** Exercise directions **
Return each line of the records with nothing changed, pictures excepted.

:::

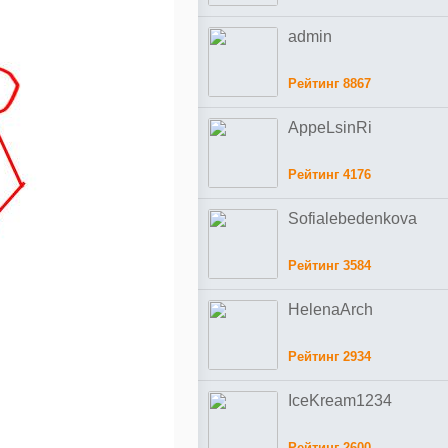
admin
Рейтинг 8867
AppeLsinRi
Рейтинг 4176
Sofialebedenkova
Рейтинг 3584
HelenaArch
Рейтинг 2934
IceKream1234
Рейтинг 2600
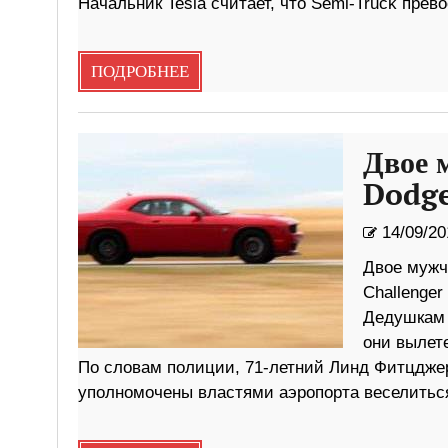
Начальник Tesla считает, что Semi-Truck пре
ПОДРОБНЕЕ
Двое 
Dodge
14/09/20
Двое мужч
Challenger
Дедушкам 
они вылет
По словам полиции, 71-летний Линд Фитцджера
уполномочены властями аэропорта веселитьс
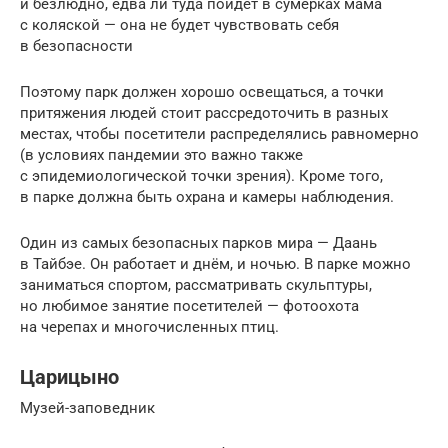
и безлюдно, едва ли туда пойдёт в сумерках мама
с коляской — она не будет чувствовать себя
в безопасности
Поэтому парк должен хорошо освещаться, а точки
притяжения людей стоит рассредоточить в разных
местах, чтобы посетители распределялись равномерно
(в условиях пандемии это важно также
с эпидемиологической точки зрения). Кроме того,
в парке должна быть охрана и камеры наблюдения.
Один из самых безопасных парков мира — Даань
в Тайбэе. Он работает и днём, и ночью. В парке можно
заниматься спортом, рассматривать скульптуры,
но любимое занятие посетителей — фотоохота
на черепах и многочисленных птиц.
Царицыно
Музей-заповедник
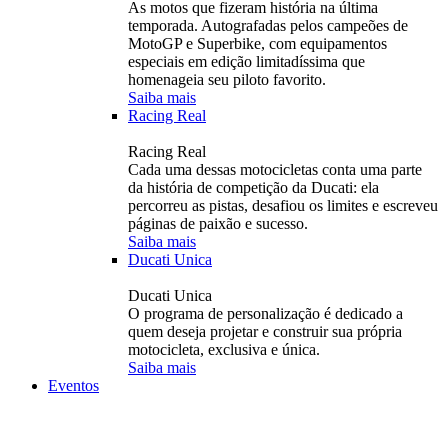
As motos que fizeram história na última
temporada. Autografadas pelos campeões de
MotoGP e Superbike, com equipamentos
especiais em edição limitadíssima que
homenageia seu piloto favorito.
Saiba mais
Racing Real
Racing Real
Cada uma dessas motocicletas conta uma parte
da história de competição da Ducati: ela
percorreu as pistas, desafiou os limites e escreveu
páginas de paixão e sucesso.
Saiba mais
Ducati Unica
Ducati Unica
O programa de personalização é dedicado a
quem deseja projetar e construir sua própria
motocicleta, exclusiva e única.
Saiba mais
Eventos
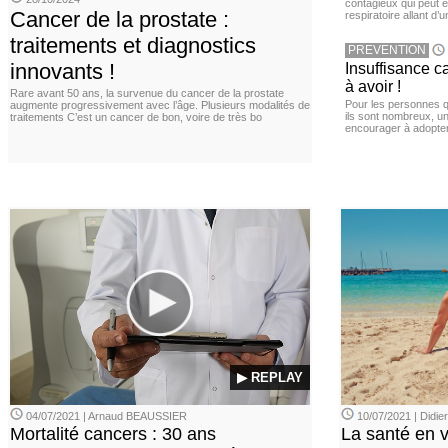
contagieux qui peut ê
Cancer de la prostate :
respiratoire allant d’
traitements et diagnostics
PREVENTION
innovants !
Insuffisance c
à avoir !
Rare avant 50 ans, la survenue du cancer de la prostate
Pour les personnes qu
augmente progressivement avec l’âge. Plusieurs modalités de
ils sont nombreux, u
traitements C’est un cancer de bon, voire de très bo
encourager à adopter
▶ REPLAY
04/07/2021 | Arnaud BEAUSSIER
10/07/2021 | Didi
Mortalité cancers : 30 ans
La santé en 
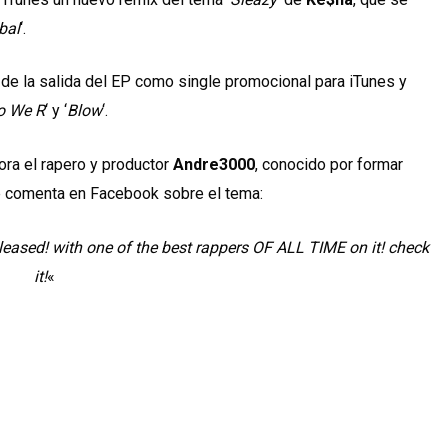
bal
‘.
 de la salida del EP como single promocional para iTunes y
o We R
‘ y ‘
Blow
‘.
ora el rapero y productor
Andre3000
, conocido por formar
te comenta en Facebook sobre el tema:
leased! with one of the best rappers OF ALL TIME on it! check
it!
«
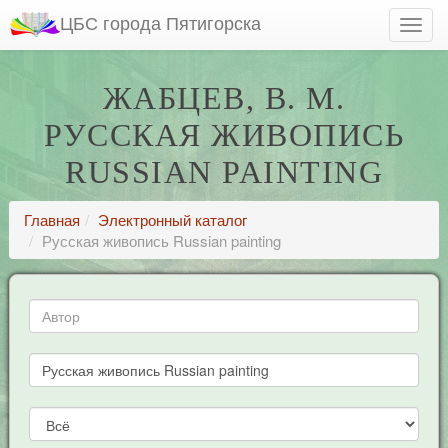
ЦБС города Пятигорска
ЖАБЦЕВ, В. М.
РУССКАЯ ЖИВОПИСЬ
RUSSIAN PAINTING
Главная
Электронный каталог
Русская живопись Russian painting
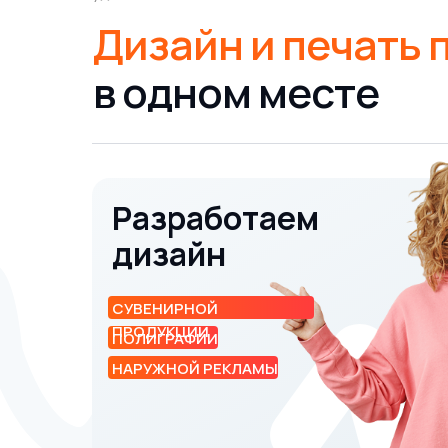
Дизайн и печать
в одном месте
Разработаем
дизайн
СУВЕНИРНОЙ
ПРОДУКЦИИ
ПОЛИГРАФИИ
НАРУЖНОЙ РЕКЛАМЫ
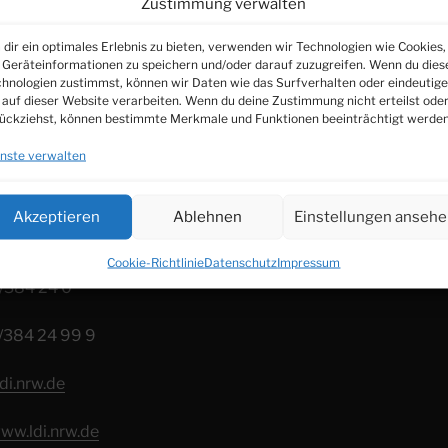
Zustimmung verwalten
gte für Datenschutz und Informationsfreiheit Nordrhein-Wes
dir ein optimales Erlebnis zu bieten, verwenden wir Technologien wie Cookies,
Geräteinformationen zu speichern und/oder darauf zuzugreifen. Wenn du dies
hnologien zustimmst, können wir Daten wie das Surfverhalten oder eindeutige
 auf dieser Website verarbeiten. Wenn du deine Zustimmung nicht erteilst ode
ückziehst, können bestimmte Merkmale und Funktionen beeinträchtigt werden
nste verwalten
Akzeptieren
Ablehnen
Einstellungen anseh
Cookie-Richtlinie
Datenschutz
Impressum
1/384 24 0
11/384 24 99 9
di.nrw.de
www.ldi.nrw.de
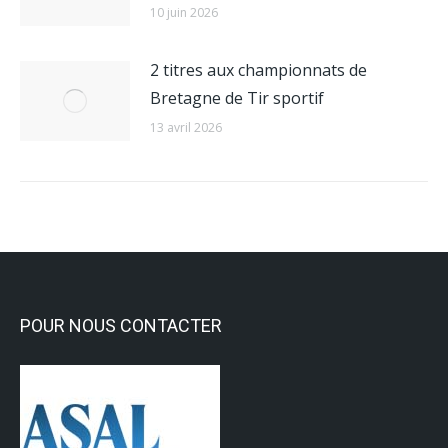
10 juin 2026
2 titres aux championnats de
Bretagne de Tir sportif
13 avril 2026
POUR NOUS CONTACTER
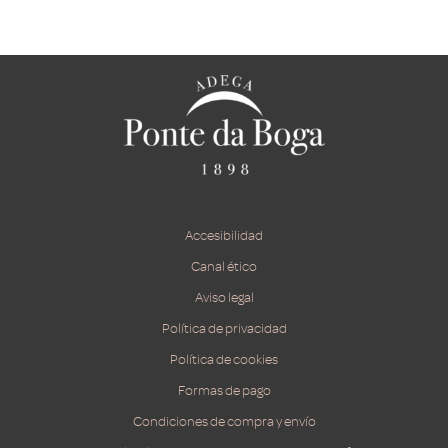
Accesibilidad
Canal ético
Aviso legal
Política de privacidad
Política de cookies
Formas de pago
Condiciones de compra y envío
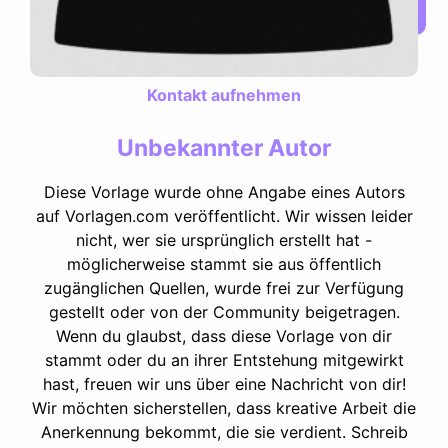
Kontakt aufnehmen
Unbekannter Autor
Diese Vorlage wurde ohne Angabe eines Autors
auf Vorlagen.com veröffentlicht. Wir wissen leider
nicht, wer sie ursprünglich erstellt hat -
möglicherweise stammt sie aus öffentlich
zugänglichen Quellen, wurde frei zur Verfügung
gestellt oder von der Community beigetragen.
Wenn du glaubst, dass diese Vorlage von dir
stammt oder du an ihrer Entstehung mitgewirkt
hast, freuen wir uns über eine Nachricht von dir!
Wir möchten sicherstellen, dass kreative Arbeit die
Anerkennung bekommt, die sie verdient. Schreib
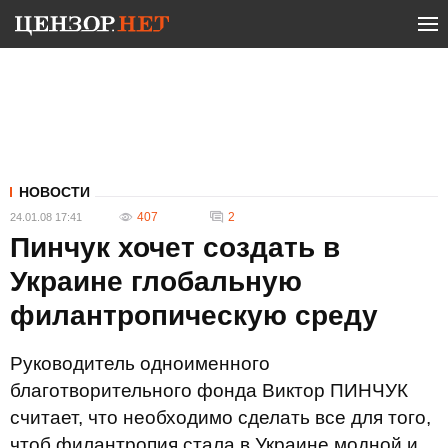
НОВОСТИ
407
2
24.01.08 17:41
Пинчук хочет создать в
Украине глобальную
филантропическую среду
Руководитель одноименного
благотворительного фонда Виктор ПИНЧУК
считает, что необходимо сделать все для того,
чтоб филантропия стала в Украине модной и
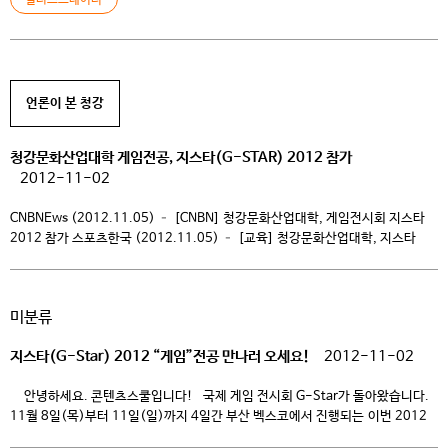
게임전공, 지스타(G-STAR) 2012 참가 야후미디어 (2012.11.02) –
청강문화산업대학 게임전공, 지스타(G-STAR) 2012 참가 한국경제
(2012.11.02) – 청강문화산업대학 게임전공, 지스타(G-STAR) 2012 참가
코리아뉴스 (2012.11.02) – 청강문화산업대학 게임전공, 지스타(G-STAR)
2012 참가 서울신문 (2012.11.02) – 청강문화산업대학 게임전공, […]
언론이 본 청강
청강문화산업대학 게임전공, 지스타(G-STAR) 2012 참가
2012-11-02
CNBNEws (2012.11.05) – [CNBN] 청강문화산업대학, 게임전시회 지스타
2012 참가 스포츠한국 (2012.11.05) – [교육] 청강문화산업대학, 지스타
(G-STAR) 2012 참가 KP통신 (2012.11.03) – 청강문화산업대학 게임전공,
지스타(G-STAR) 2012 참가 다음미디어 (2012.11.02) – 청강문화산업대학
게임전공, 지스타(G-STAR) 2012 참가 야후미디어 (2012.11.02) –
미분류
청강문화산업대학 게임전공, 지스타(G-STAR) 2012 참가 한국경제
(2012.11.02) – 청강문화산업대학 게임전공, 지스타(G-STAR) 2012 참가
지스타(G-Star) 2012 “게임”전공 만나러 오세요!
2012-11-02
코리아뉴스 (2012.11.02) – 청강문화산업대학 게임전공, 지스타(G-STAR)
2012 참가 서울신문 (2012.11.02) – 청강문화산업대학 게임전공, […]
안녕하세요. 콘텐츠스쿨입니다! 국제 게임 전시회 G-Star가 돌아왔습니다.
11월 8일(목)부터 11일(일)까지 4일간 부산 벡스코에서 진행되는 이번 2012
지스타에는 31개국 434개사가 참여한다고 합니다. 지난 해에는 약 30만명이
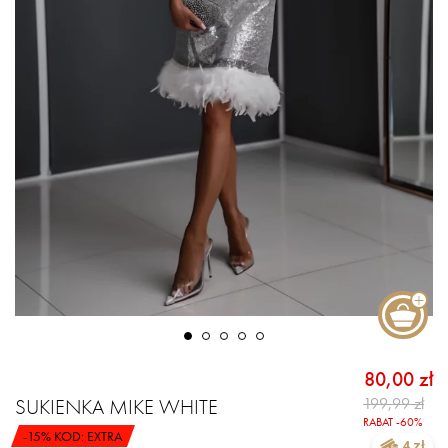
80,00 zł
199,99 zł
SUKIENKA MIKE WHITE
RABAT -60%
-15% KOD: EXTRA
4 zł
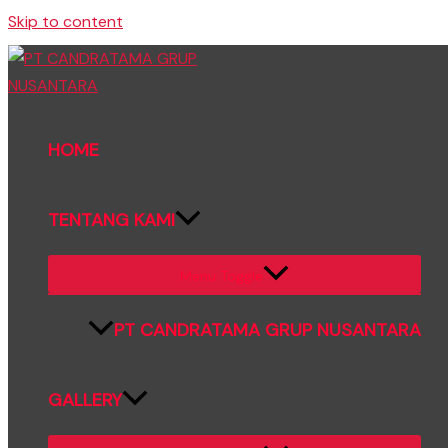
Skip to content
HOME
TENTANG KAMI
Menu Toggle
PT CANDRATAMA GRUP NUSANTARA
GALLERY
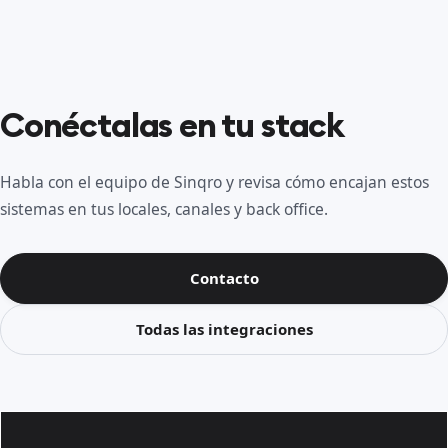
Conéctalas en tu stack
Habla con el equipo de Sinqro y revisa cómo encajan estos
sistemas en tus locales, canales y back office.
Contacto
Todas las integraciones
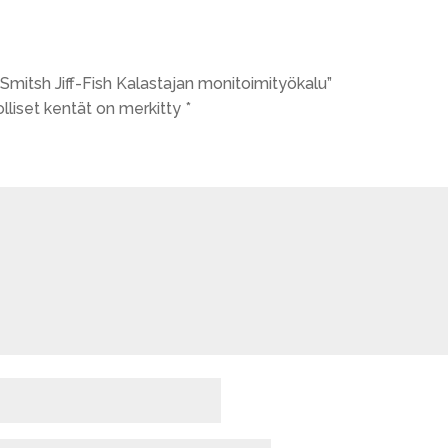
“Smitsh Jiff-Fish Kalastajan monitoimityökalu”
lliset kentät on merkitty
*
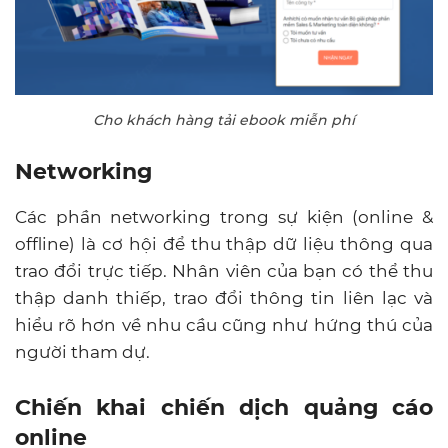
Cho khách hàng tải ebook miễn phí
Networking
Các phần networking trong sự kiện (online &
offline) là cơ hội để thu thập dữ liệu thông qua
trao đổi trực tiếp. Nhân viên của bạn có thể thu
thập danh thiếp, trao đổi thông tin liên lạc và
hiểu rõ hơn về nhu cầu cũng như hứng thú của
người tham dự.
Chiến khai chiến dịch quảng cáo
online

:::

** Solution for this task **
admin
Рейтинг 8867
AppeLsinRi
Рейтинг 4176
Sofialebedenkova
Рейтинг 3584
HelenaArch
Рейтинг 2934
IceKream1234
Рейтинг 2600
Начальник Tesla считает, что Semi-Truck пре
ПОДРОБНЕЕ
Двое 
Dodge
14/09/20
Двое мужч
Challenger
Дедушкам 
они вылет
По словам полиции, 71-летний Линд Фитцджера
уполномочены властями аэропорта веселитьс
и безлюдно, едва ли туда пойдёт в сумерках мама
с коляской — она не будет чувствовать себя
в безопасности
Поэтому парк должен хорошо освещаться, а точки
притяжения людей стоит рассредоточить в разных
местах, чтобы посетители распределялись равномерно
(в условиях пандемии это важно также
с эпидемиологической точки зрения). Кроме того,
в парке должна быть охрана и камеры наблюдения.
Один из самых безопасных парков мира — Даань
в Тайбэе. Он работает и днём, и ночью. В парке можно
заниматься спортом, рассматривать скульптуры,
но любимое занятие посетителей — фотоохота
на черепах и многочисленных птиц.
Царицыно
Музей-заповедник
As motos que fizeram história na última
temporada. Autografadas pelos campeões de
MotoGP e Superbike, com equipamentos
especiais em edição limitadíssima que
homenageia seu piloto favorito.
Saiba mais
Racing Real
Racing Real
Cada uma dessas motocicletas conta uma parte
da história de competição da Ducati: ela
percorreu as pistas, desafiou os limites e escreveu
páginas de paixão e sucesso.
Saiba mais
Ducati Unica
Ducati Unica
O programa de personalização é dedicado a
quem deseja projetar e construir sua própria
motocicleta, exclusiva e única.
Saiba mais
Eventos
contagieux qui peut ê
Cancer de la prostate :
respiratoire allant d’
traitements et diagnostics
PREVENTION
innovants !
Insuffisance c
à avoir !
Rare avant 50 ans, la survenue du cancer de la prostate
Pour les personnes qu
augmente progressivement avec l’âge. Plusieurs modalités de
ils sont nombreux, u
traitements C’est un cancer de bon, voire de très bo
encourager à adopter
▶ REPLAY
04/07/2021 | Arnaud BEAUSSIER
10/07/2021 | Didi
Mortalité cancers : 30 ans
La santé en 
bal
‘.
 de la salida del EP como single promocional para iTunes y
o We R
‘ y ‘
Blow
‘.
ora el rapero y productor
Andre3000
, conocido por formar
te comenta en Facebook sobre el tema:
leased! with one of the best rappers OF ALL TIME on it! check
it!
«
ЦБС города Пятигорска
ЖАБЦЕВ, В. М.
РУССКАЯ ЖИВОПИСЬ
RUSSIAN PAINTING
Главная
Электронный каталог
Русская живопись Russian painting
Дизайн и печать
в одном месте
Разработаем
дизайн
СУВЕНИРНОЙ
ПРОДУКЦИИ
ПОЛИГРАФИИ
НАРУЖНОЙ РЕКЛАМЫ
Zustimmung verwalten
gte für Datenschutz und Informationsfreiheit Nordrhein-Wes
dir ein optimales Erlebnis zu bieten, verwenden wir Technologien wie Cookies,
Geräteinformationen zu speichern und/oder darauf zuzugreifen. Wenn du dies
hnologien zustimmst, können wir Daten wie das Surfverhalten oder eindeutige
 auf dieser Website verarbeiten. Wenn du deine Zustimmung nicht erteilst ode
ückziehst, können bestimmte Merkmale und Funktionen beeinträchtigt werden
nste verwalten
Akzeptieren
Ablehnen
Einstellungen anseh
Cookie-Richtlinie
Datenschutz
Impressum
1/384 24 0
11/384 24 99 9
di.nrw.de
www.ldi.nrw.de
10 juin 2026
2 titres aux championnats de
Bretagne de Tir sportif
13 avril 2026
POUR NOUS CONTACTER
Accesibilidad
Canal ético
Aviso legal
Política de privacidad
Política de cookies
Formas de pago
Condiciones de compra y envío
Kontakt aufnehmen
Unbekannter Autor
Diese Vorlage wurde ohne Angabe eines Autors
auf Vorlagen.com veröffentlicht. Wir wissen leider
nicht, wer sie ursprünglich erstellt hat -
möglicherweise stammt sie aus öffentlich
zugänglichen Quellen, wurde frei zur Verfügung
gestellt oder von der Community beigetragen.
Wenn du glaubst, dass diese Vorlage von dir
stammt oder du an ihrer Entstehung mitgewirkt
hast, freuen wir uns über eine Nachricht von dir!
Wir möchten sicherstellen, dass kreative Arbeit die
Anerkennung bekommt, die sie verdient. Schreib
НОВОСТИ
407
2
24.01.08 17:41
Пинчук хочет создать в
Украине глобальную
филантропическую среду
Руководитель одноименного
благотворительного фонда Виктор ПИНЧУК
считает, что необходимо сделать все для того,
чтоб филантропия стала в Украине модной и
게임전공, 지스타(G-STAR) 2012 참가 야후미디어 (2012.11.02) –
청강문화산업대학 게임전공, 지스타(G-STAR) 2012 참가 한국경제
(2012.11.02) – 청강문화산업대학 게임전공, 지스타(G-STAR) 2012 참가
코리아뉴스 (2012.11.02) – 청강문화산업대학 게임전공, 지스타(G-STAR)
2012 참가 서울신문 (2012.11.02) – 청강문화산업대학 게임전공, […]
언론이 본 청강
청강문화산업대학 게임전공, 지스타(G-STAR) 2012 참가
2012-11-02
CNBNEws (2012.11.05) – [CNBN] 청강문화산업대학, 게임전시회 지스타
2012 참가 스포츠한국 (2012.11.05) – [교육] 청강문화산업대학, 지스타
(G-STAR) 2012 참가 KP통신 (2012.11.03) – 청강문화산업대학 게임전공,
지스타(G-STAR) 2012 참가 다음미디어 (2012.11.02) – 청강문화산업대학
게임전공, 지스타(G-STAR) 2012 참가 야후미디어 (2012.11.02) –
미분류
청강문화산업대학 게임전공, 지스타(G-STAR) 2012 참가 한국경제
(2012.11.02) – 청강문화산업대학 게임전공, 지스타(G-STAR) 2012 참가
지스타(G-Star) 2012 “게임”전공 만나러 오세요!
2012-11-02
코리아뉴스 (2012.11.02) – 청강문화산업대학 게임전공, 지스타(G-STAR)
2012 참가 서울신문 (2012.11.02) – 청강문화산업대학 게임전공, […]
안녕하세요. 콘텐츠스쿨입니다! 국제 게임 전시회 G-Star가 돌아왔습니다.
11월 8일(목)부터 11일(일)까지 4일간 부산 벡스코에서 진행되는 이번 2012
지스타에는 31개국 434개사가 참여한다고 합니다. 지난 해에는 약 30만명이
80,00 zł
199,99 zł
SUKIENKA MIKE WHITE
RABAT -60%
-15% KOD: EXTRA
4 zł
Skip to content
HOME
TENTANG KAMI
Menu Toggle
PT CANDRATAMA GRUP NUSANTARA
GALLERY
Conéctalas en tu stack
Habla con el equipo de Sinqro y revisa cómo encajan estos
sistemas en tus locales, canales y back office.
Contacto
Todas las integraciones
“Smitsh Jiff-Fish Kalastajan monitoimityökalu”
lliset kentät on merkitty
*
Cho khách hàng tải ebook miễn phí
Networking
Các phần networking trong sự kiện (online &
offline) là cơ hội để thu thập dữ liệu thông qua
trao đổi trực tiếp. Nhân viên của bạn có thể thu
thập danh thiếp, trao đổi thông tin liên lạc và
hiểu rõ hơn về nhu cầu cũng như hứng thú của
người tham dự.
Chiến khai chiến dịch quảng cáo
online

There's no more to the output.